Give the number of lines in the material below where the word "Help" shows up, without anything else.

---------- SOURCE INFORMATION ----------

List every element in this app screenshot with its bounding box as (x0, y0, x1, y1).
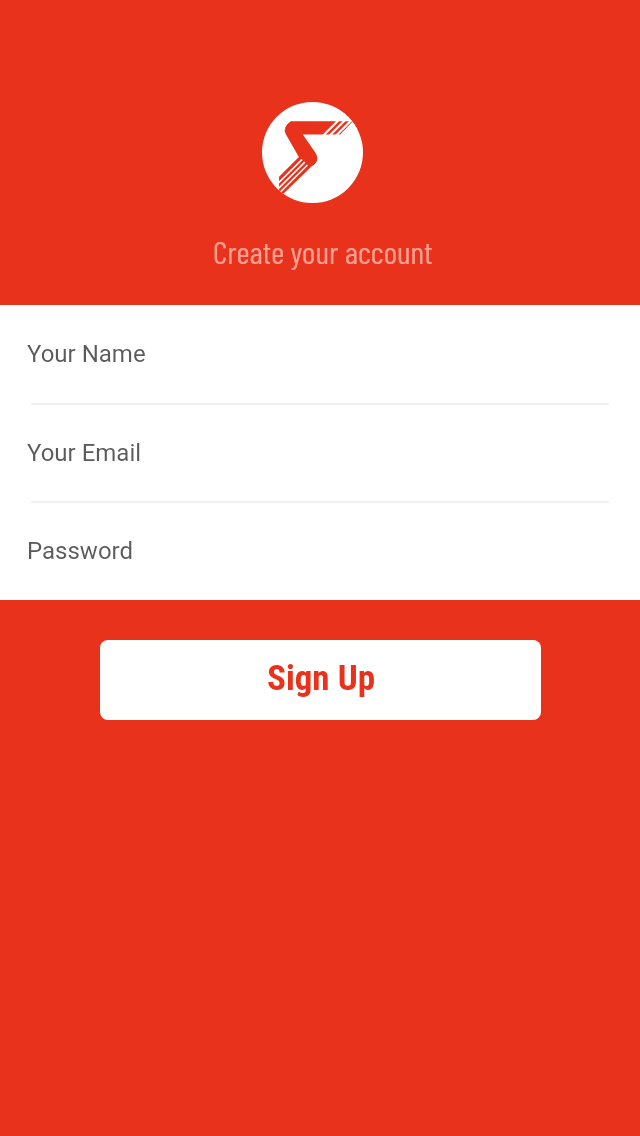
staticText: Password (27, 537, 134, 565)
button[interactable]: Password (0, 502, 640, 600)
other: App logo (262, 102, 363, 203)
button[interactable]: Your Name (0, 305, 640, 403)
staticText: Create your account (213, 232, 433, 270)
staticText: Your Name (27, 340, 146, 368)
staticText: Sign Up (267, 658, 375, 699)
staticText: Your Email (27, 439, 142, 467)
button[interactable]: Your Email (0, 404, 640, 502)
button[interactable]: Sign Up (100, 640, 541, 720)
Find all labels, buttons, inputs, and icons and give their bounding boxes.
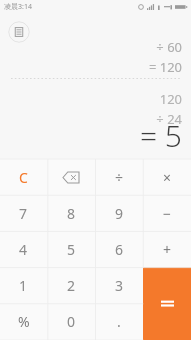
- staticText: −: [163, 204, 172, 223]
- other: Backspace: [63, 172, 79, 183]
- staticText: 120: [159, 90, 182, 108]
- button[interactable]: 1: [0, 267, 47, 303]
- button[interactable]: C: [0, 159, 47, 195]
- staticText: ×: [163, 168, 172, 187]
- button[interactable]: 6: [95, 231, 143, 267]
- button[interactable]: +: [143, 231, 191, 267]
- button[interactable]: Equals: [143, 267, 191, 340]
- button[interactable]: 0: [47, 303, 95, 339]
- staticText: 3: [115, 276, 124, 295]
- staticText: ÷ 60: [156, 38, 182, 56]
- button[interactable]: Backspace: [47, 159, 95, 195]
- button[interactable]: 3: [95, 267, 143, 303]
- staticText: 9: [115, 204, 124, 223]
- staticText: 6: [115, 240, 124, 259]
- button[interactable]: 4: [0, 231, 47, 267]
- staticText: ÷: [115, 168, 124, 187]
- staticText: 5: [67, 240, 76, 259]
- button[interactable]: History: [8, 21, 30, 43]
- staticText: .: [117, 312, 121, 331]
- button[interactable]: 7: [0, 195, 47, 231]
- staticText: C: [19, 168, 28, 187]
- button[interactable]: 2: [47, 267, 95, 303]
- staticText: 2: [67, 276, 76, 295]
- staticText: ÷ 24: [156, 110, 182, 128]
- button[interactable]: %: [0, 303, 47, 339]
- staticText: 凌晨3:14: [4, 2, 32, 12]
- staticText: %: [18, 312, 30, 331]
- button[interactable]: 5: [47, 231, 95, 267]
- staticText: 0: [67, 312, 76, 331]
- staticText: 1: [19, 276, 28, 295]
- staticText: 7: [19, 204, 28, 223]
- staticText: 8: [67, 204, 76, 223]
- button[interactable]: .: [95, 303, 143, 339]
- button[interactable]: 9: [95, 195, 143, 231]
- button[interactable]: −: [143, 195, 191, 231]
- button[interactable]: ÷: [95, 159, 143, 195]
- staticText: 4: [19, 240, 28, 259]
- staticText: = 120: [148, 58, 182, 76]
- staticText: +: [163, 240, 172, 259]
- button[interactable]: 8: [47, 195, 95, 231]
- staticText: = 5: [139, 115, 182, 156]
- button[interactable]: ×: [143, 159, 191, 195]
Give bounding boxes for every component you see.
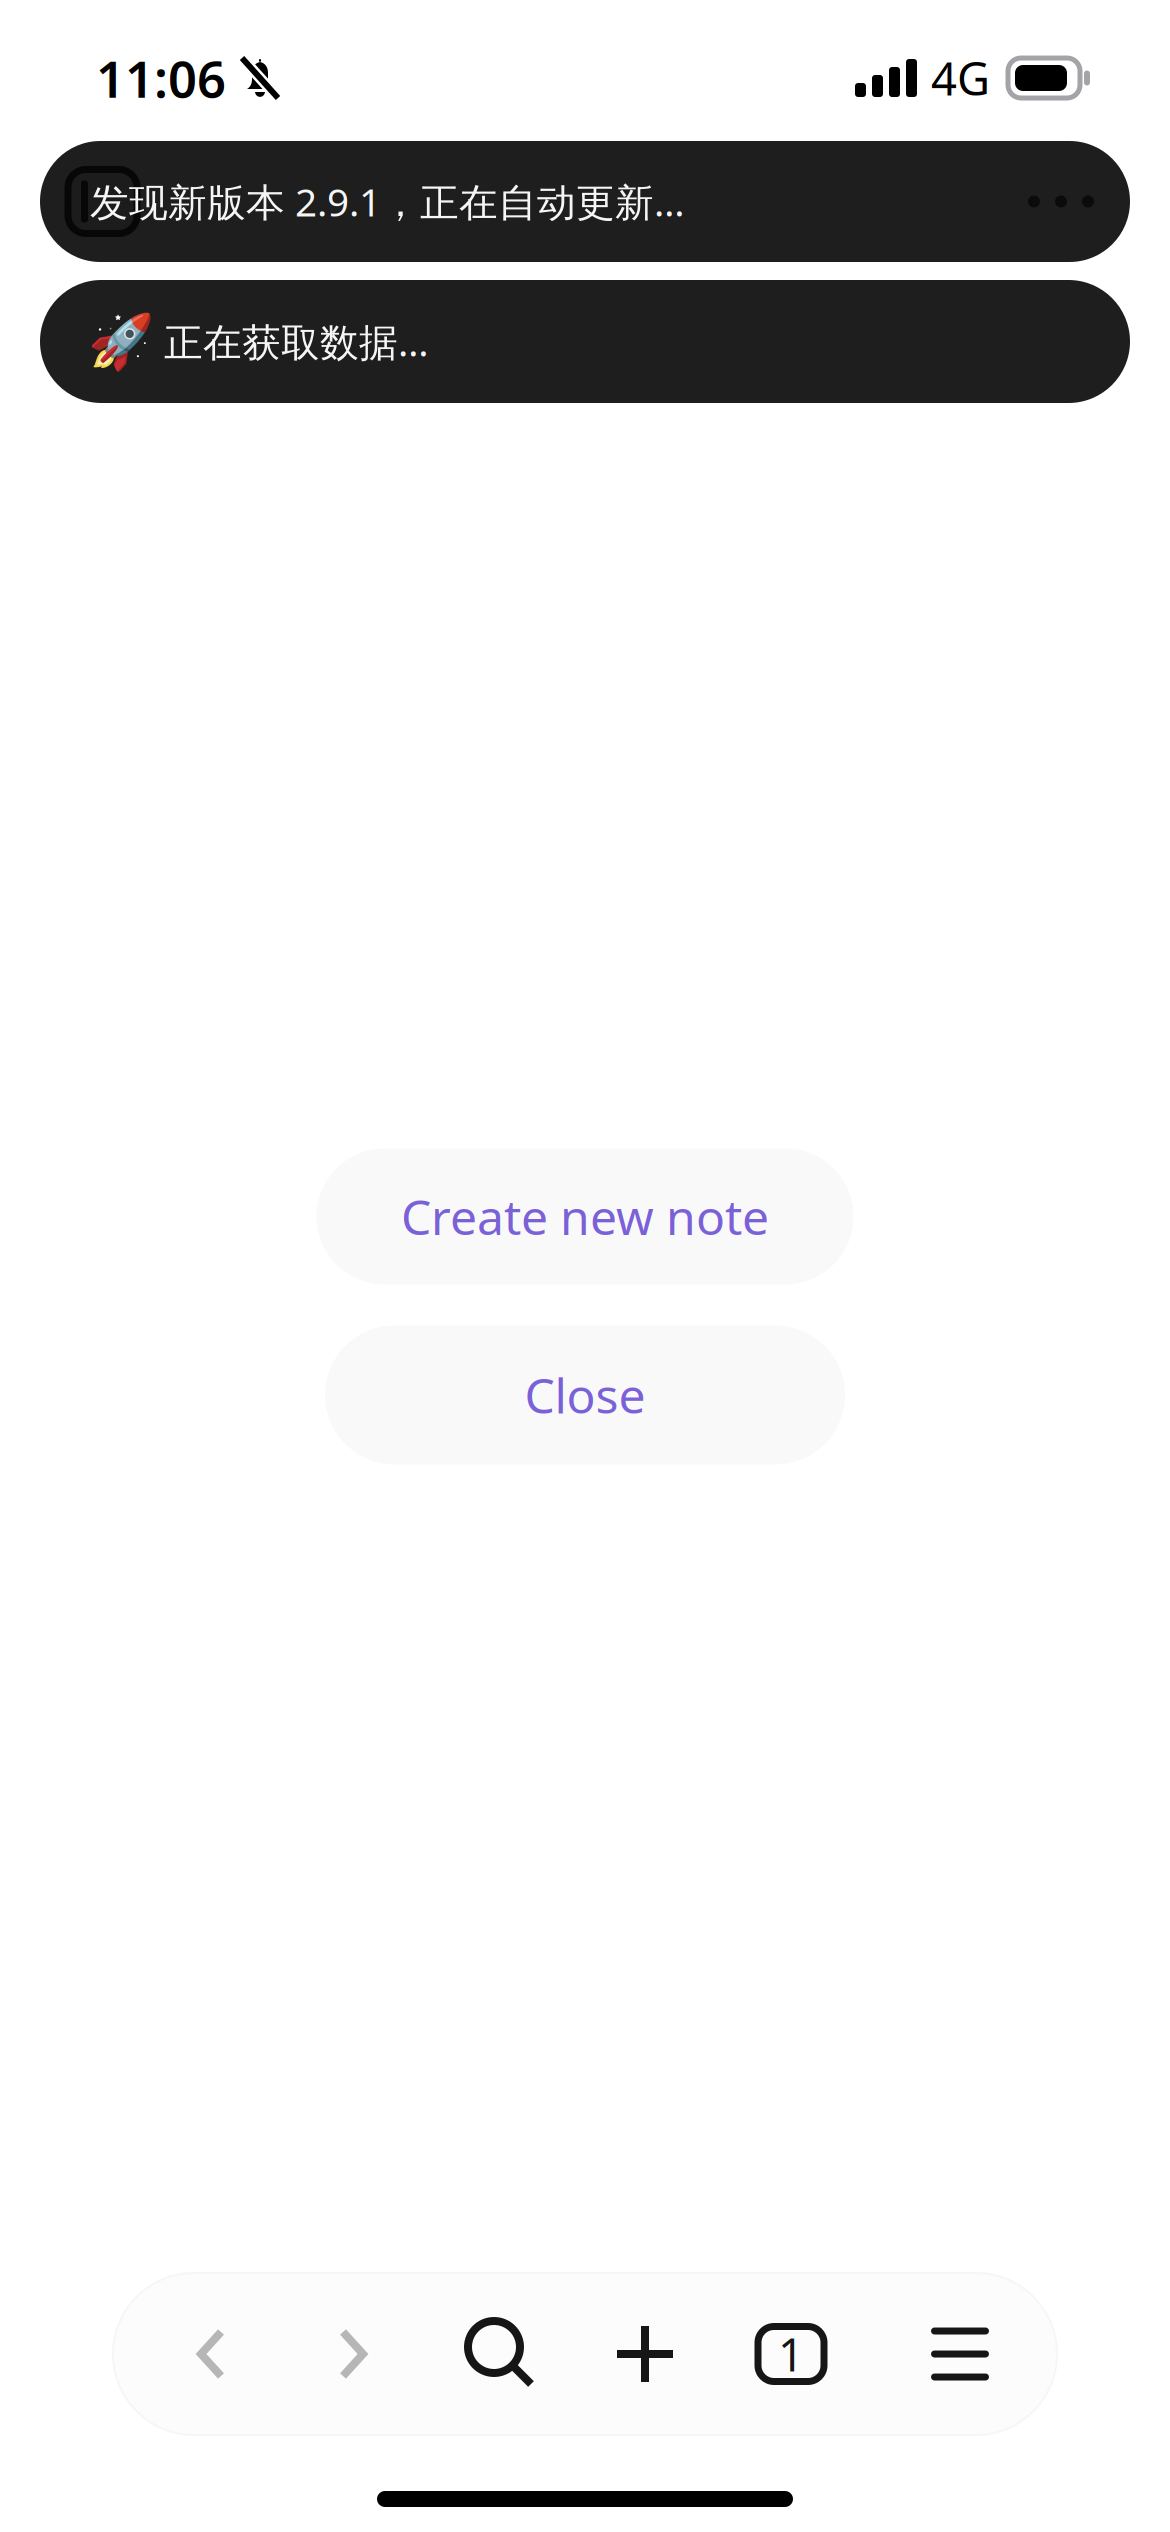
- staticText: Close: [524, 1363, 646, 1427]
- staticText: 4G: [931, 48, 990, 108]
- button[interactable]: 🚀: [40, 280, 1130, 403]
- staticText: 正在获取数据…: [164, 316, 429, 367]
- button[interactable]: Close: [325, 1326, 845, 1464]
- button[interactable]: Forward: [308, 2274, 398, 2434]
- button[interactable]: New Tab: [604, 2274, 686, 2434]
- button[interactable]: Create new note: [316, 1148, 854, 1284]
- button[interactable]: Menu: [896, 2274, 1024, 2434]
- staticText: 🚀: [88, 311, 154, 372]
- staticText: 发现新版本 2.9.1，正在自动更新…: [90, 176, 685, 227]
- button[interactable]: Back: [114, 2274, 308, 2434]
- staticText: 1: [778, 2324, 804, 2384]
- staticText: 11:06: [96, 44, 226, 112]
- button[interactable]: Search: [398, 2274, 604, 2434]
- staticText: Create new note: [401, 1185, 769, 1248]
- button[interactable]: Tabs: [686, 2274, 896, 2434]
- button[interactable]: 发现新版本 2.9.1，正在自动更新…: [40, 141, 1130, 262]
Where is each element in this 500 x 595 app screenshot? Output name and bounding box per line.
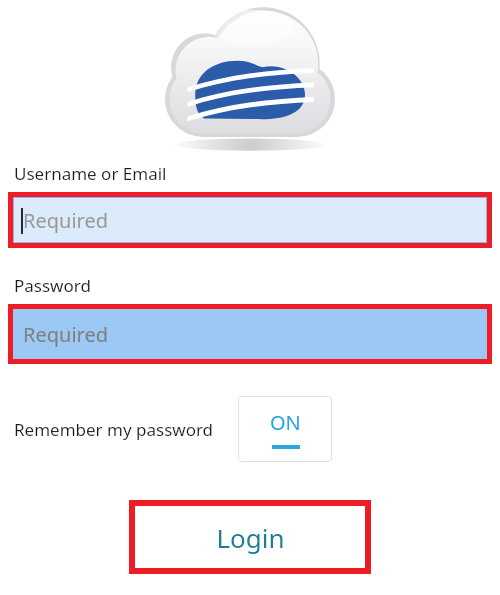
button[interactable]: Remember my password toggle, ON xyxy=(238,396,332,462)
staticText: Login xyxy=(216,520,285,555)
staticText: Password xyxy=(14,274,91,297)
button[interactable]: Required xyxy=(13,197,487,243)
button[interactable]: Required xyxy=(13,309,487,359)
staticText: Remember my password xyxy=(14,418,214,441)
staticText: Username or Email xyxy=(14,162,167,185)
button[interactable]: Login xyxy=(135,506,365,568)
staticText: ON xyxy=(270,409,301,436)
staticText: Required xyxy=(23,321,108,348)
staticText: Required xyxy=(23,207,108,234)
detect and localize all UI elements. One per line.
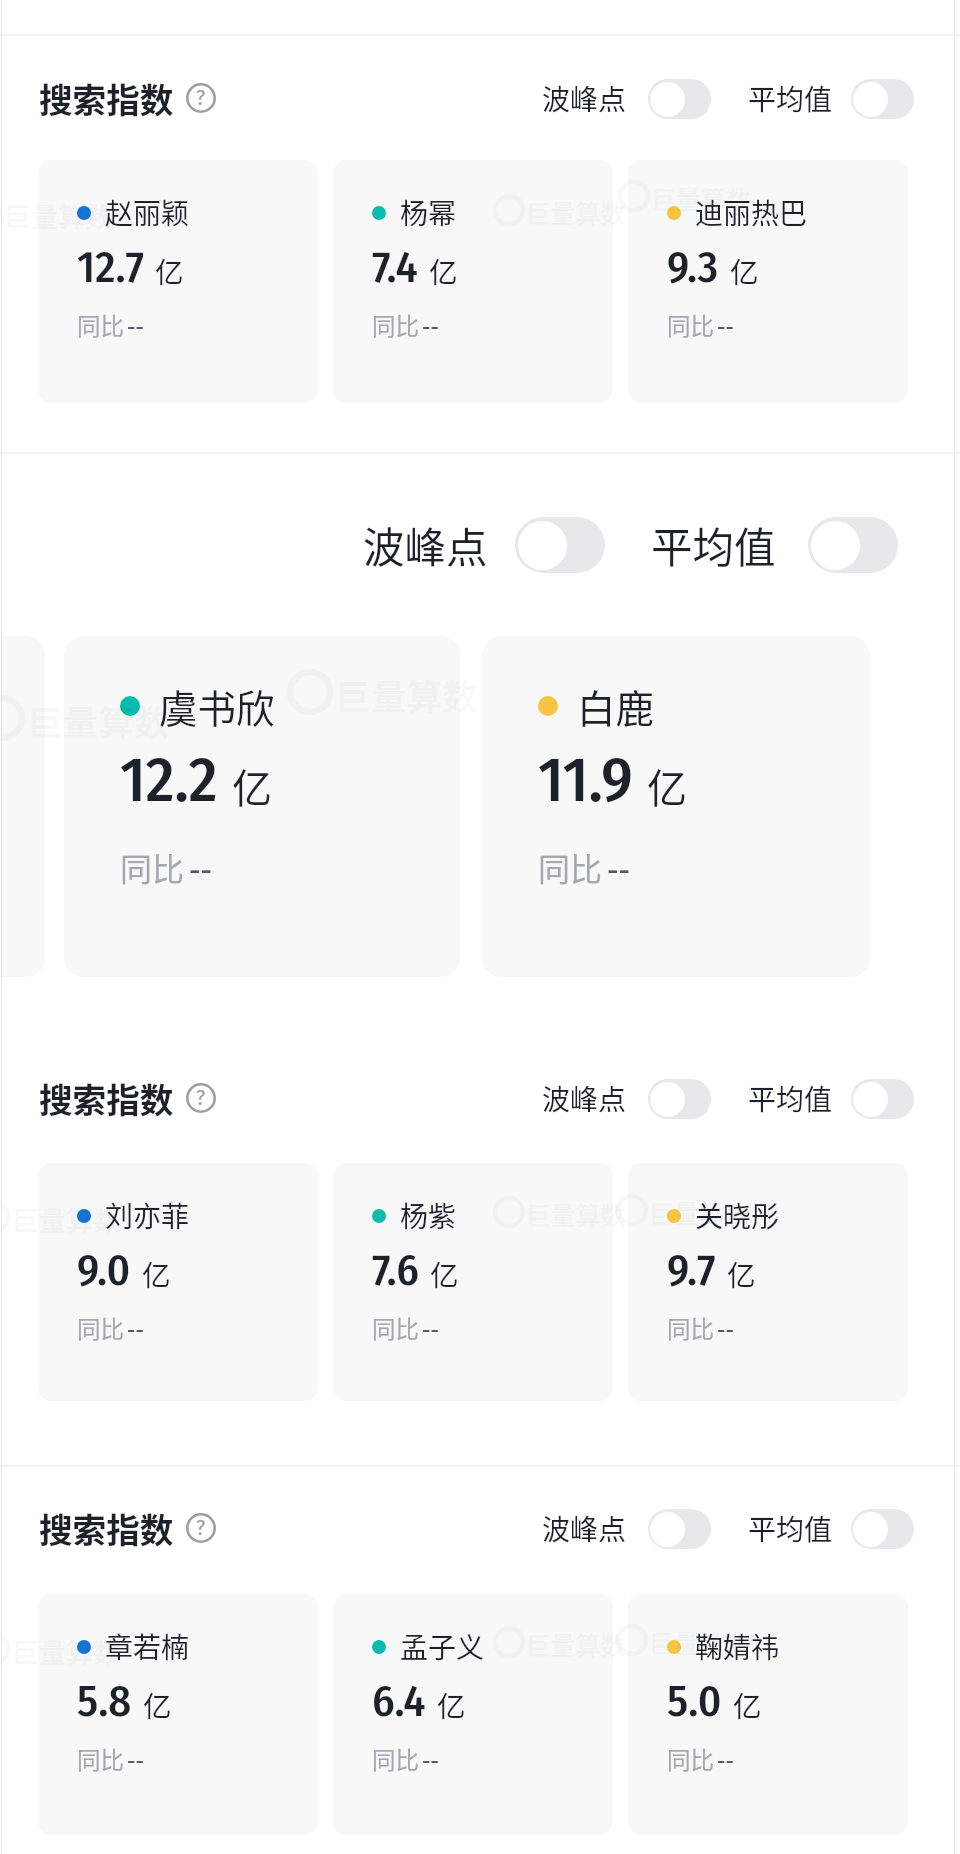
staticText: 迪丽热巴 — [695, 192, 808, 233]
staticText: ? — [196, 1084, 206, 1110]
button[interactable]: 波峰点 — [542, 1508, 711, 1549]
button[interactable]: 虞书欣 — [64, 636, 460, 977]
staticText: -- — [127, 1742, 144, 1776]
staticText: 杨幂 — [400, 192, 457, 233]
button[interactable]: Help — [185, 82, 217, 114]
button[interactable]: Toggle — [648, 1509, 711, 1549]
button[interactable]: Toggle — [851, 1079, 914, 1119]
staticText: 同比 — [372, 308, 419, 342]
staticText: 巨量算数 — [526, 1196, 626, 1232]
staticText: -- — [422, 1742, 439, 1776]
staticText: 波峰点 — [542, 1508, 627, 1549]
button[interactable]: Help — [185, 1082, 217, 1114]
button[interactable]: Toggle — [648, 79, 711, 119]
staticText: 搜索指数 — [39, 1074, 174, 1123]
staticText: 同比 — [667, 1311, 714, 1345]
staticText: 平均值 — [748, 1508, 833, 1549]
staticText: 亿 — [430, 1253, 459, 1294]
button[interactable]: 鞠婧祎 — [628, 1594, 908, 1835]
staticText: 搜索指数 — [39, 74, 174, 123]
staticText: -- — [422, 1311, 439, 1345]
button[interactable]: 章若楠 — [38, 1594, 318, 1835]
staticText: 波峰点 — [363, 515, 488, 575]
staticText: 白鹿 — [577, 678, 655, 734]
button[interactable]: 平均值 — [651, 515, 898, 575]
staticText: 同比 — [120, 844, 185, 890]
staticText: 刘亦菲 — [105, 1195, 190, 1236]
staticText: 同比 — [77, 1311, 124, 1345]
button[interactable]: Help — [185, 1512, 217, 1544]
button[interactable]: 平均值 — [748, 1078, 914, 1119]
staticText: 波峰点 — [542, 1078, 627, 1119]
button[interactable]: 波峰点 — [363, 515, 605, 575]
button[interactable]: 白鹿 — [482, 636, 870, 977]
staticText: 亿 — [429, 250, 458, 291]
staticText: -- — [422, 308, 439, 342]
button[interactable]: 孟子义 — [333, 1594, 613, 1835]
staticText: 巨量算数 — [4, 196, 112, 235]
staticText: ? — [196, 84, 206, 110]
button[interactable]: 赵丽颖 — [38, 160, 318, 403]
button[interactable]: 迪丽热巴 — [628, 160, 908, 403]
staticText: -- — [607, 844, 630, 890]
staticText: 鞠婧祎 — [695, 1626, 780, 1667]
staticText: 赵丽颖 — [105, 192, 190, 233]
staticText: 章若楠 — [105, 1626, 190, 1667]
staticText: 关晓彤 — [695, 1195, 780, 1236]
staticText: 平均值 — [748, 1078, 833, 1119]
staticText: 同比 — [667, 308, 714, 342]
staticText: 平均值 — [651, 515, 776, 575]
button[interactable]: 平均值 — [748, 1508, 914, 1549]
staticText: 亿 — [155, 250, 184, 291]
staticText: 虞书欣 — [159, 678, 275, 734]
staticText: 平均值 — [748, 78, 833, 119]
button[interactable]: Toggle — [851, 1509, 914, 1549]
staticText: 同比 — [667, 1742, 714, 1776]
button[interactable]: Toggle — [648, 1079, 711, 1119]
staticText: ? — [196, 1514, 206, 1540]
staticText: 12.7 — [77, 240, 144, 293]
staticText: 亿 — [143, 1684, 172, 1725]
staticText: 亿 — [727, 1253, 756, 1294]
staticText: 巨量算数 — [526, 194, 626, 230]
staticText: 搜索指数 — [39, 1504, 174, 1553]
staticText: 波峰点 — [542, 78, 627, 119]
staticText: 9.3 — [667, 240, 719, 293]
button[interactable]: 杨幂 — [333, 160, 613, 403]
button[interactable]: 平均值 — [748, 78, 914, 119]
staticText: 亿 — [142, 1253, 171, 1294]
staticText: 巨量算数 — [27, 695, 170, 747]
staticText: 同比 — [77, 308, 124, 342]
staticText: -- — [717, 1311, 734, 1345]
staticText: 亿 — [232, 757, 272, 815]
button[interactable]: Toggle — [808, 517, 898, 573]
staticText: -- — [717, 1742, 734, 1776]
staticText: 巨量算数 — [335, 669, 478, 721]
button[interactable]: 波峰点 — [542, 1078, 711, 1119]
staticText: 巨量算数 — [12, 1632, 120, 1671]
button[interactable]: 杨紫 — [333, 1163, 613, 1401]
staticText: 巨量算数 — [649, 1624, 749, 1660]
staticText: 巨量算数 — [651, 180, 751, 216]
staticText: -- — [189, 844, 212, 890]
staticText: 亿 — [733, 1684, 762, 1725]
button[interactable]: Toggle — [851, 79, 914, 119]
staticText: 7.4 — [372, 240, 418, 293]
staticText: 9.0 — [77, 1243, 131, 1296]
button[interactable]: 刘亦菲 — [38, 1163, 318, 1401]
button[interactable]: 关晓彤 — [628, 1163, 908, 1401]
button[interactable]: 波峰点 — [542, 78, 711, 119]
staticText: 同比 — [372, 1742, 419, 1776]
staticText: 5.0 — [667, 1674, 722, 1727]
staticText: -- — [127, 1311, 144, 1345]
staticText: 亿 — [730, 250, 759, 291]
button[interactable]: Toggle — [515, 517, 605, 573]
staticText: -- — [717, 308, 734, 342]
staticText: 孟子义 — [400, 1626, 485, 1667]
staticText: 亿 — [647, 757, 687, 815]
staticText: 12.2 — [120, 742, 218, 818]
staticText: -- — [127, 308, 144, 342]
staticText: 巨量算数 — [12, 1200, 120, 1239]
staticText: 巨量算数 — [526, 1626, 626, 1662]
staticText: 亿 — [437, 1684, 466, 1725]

----------

TASK ANSWER —
3